いらぶ15
「ところで、深山君。その眼鏡、度は入ってませんよね?」
葵は唐突に話題を変えた。彼女にしてみればそれは何て事のない、ごくありふれた些細な疑問だったのだろう。
しかし、緋影は明らかに嫌そうな顔をした。
「……ええ。ちょっと訳ありでね」
声も機嫌の悪いものだとすぐにわかる。周りの雑音の中でも異様に緋影の不機嫌さが目立つ。
そう、本当ならこんなもの今すぐにでも粉々に破壊して、握り潰してやりたい位だ。
なぜなら、これは自分が世界で最も憎む人物が作ったものだから。
「……これをしていないと具合が悪くなるんですよ。頭痛がしたり、落ち着かなかったり……二、三十分なら平気ですから、風呂に入る時は手早くあがりますね」
「……そうなんですか」
「うん?何話してんだ緋影」
そこに大竹が大量の食事をトレイに載せて会話に割って入ってきた。顔色が青く見えるのは予定外の出費からだろうか。

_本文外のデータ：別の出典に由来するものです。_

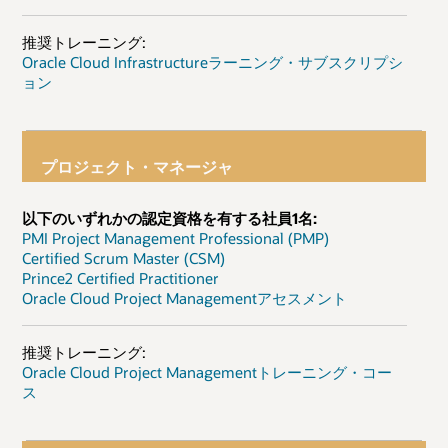
推奨トレーニング:
Oracle Cloud Infrastructureラーニング・サブスクリプシ
ョン
プロジェクト・マネージャ
以下のいずれかの認定資格を有する社員1名:
PMI Project Management Professional (PMP)
Certified Scrum Master (CSM)
Prince2 Certified Practitioner
Oracle Cloud Project Managementアセスメント
推奨トレーニング:
Oracle Cloud Project Managementトレーニング・コー
ス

「ありがとうございます。大竹君。それじゃこれは皆で食べて下さい」
葵の言葉で思考から現実に引き戻される。
彼女は大竹が持ってきたトレイを受け取り、ジャンボピザをテーブルの中央におく。そして、がっくりと両肩を落としている彼に、
「はい、大竹君。お駄賃です」
微笑み、食事代の全額を手渡した。